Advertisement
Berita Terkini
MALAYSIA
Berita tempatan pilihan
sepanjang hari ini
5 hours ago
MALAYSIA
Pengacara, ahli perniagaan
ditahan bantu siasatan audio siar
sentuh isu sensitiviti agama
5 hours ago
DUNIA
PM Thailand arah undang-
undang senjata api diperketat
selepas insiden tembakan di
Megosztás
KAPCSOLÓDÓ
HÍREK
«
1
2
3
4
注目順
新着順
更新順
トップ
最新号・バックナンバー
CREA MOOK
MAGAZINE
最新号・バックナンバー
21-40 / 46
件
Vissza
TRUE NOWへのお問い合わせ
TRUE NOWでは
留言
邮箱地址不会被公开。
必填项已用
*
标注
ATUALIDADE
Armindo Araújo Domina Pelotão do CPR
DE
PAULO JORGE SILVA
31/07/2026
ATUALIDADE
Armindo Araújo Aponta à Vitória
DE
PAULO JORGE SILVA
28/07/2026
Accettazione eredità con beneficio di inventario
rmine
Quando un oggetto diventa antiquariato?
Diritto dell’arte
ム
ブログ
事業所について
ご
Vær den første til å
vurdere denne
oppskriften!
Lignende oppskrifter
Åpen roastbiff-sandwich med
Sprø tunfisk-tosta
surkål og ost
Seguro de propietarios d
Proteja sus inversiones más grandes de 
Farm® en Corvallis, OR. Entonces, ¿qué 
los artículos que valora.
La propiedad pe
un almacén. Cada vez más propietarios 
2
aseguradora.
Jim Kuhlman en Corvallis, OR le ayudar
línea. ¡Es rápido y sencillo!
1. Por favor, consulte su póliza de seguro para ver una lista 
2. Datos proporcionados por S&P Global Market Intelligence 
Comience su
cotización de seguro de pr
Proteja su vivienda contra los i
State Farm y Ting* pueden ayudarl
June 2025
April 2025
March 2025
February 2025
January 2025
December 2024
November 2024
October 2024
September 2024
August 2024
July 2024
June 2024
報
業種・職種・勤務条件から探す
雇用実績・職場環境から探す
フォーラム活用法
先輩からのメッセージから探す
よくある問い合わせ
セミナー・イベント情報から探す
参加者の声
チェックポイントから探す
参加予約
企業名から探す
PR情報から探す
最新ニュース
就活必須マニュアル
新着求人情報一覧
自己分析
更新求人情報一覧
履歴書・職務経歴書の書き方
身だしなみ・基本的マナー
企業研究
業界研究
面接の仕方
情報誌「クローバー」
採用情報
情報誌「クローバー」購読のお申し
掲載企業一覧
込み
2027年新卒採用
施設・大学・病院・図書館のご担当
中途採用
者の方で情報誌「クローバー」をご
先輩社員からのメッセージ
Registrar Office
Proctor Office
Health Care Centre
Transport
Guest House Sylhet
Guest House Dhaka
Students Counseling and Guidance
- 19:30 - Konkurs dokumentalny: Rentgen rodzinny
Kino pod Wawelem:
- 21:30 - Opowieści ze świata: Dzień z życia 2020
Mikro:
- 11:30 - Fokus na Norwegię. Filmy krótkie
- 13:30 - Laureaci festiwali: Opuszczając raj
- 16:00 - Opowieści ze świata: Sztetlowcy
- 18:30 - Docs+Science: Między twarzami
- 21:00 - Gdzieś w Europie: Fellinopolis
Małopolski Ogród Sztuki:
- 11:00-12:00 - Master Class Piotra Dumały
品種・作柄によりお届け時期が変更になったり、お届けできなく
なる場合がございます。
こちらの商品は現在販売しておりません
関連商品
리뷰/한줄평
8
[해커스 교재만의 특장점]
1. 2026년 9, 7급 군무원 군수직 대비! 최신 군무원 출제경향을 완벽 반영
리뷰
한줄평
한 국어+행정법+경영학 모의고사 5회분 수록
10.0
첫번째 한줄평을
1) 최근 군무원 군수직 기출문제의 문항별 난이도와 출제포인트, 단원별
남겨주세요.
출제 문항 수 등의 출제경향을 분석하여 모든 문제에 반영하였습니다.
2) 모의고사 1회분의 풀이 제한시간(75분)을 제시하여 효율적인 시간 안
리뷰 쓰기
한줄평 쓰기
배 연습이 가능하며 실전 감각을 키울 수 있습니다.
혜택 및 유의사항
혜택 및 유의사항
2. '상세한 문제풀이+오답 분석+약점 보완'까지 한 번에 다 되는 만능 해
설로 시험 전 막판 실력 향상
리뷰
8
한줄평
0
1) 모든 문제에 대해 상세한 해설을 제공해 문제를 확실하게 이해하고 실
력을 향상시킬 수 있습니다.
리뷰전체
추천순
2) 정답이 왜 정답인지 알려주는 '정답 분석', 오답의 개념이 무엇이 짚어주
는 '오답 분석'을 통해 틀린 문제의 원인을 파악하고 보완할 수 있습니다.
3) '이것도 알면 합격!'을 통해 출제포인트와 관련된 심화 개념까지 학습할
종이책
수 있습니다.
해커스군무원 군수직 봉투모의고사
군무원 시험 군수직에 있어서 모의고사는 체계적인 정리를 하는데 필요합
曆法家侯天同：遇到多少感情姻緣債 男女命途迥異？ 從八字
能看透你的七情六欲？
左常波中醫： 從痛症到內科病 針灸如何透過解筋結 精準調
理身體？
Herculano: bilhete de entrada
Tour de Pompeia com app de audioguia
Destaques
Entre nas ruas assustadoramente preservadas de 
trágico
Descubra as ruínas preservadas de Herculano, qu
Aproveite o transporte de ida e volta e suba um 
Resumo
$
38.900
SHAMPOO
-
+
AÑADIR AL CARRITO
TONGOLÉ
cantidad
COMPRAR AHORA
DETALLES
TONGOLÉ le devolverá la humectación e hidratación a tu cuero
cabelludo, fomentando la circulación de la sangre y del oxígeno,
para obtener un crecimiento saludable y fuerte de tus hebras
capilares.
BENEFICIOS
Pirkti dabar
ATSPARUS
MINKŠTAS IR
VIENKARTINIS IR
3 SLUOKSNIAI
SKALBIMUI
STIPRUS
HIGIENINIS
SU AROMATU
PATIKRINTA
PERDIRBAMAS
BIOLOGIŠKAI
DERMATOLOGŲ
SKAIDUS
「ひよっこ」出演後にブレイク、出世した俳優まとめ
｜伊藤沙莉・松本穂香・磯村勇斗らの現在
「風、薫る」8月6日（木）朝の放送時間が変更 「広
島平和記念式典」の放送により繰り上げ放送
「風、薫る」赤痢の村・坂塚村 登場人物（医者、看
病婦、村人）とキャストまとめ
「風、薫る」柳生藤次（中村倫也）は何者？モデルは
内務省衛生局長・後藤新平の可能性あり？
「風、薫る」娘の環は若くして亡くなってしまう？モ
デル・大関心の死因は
========================================
Directions for this task — Looking at the records above, return exactly the lines from the line with "Farm® en Corvallis, OR. Entonces, ¿qué" to the line with "Registrar Office", both ends included.

Exercise solution —
Farm® en Corvallis, OR. Entonces, ¿qué 
los artículos que valora.
La propiedad pe
un almacén. Cada vez más propietarios 
2
aseguradora.
Jim Kuhlman en Corvallis, OR le ayudar
línea. ¡Es rápido y sencillo!
1. Por favor, consulte su póliza de seguro para ver una lista 
2. Datos proporcionados por S&P Global Market Intelligence 
Comience su
cotización de seguro de pr
Proteja su vivienda contra los i
State Farm y Ting* pueden ayudarl
June 2025
April 2025
March 2025
February 2025
January 2025
December 2024
November 2024
October 2024
September 2024
August 2024
July 2024
June 2024
報
業種・職種・勤務条件から探す
雇用実績・職場環境から探す
フォーラム活用法
先輩からのメッセージから探す
よくある問い合わせ
セミナー・イベント情報から探す
参加者の声
チェックポイントから探す
参加予約
企業名から探す
PR情報から探す
最新ニュース
就活必須マニュアル
新着求人情報一覧
自己分析
更新求人情報一覧
履歴書・職務経歴書の書き方
身だしなみ・基本的マナー
企業研究
業界研究
面接の仕方
情報誌「クローバー」
採用情報
情報誌「クローバー」購読のお申し
掲載企業一覧
込み
2027年新卒採用
施設・大学・病院・図書館のご担当
中途採用
者の方で情報誌「クローバー」をご
先輩社員からのメッセージ
Registrar Office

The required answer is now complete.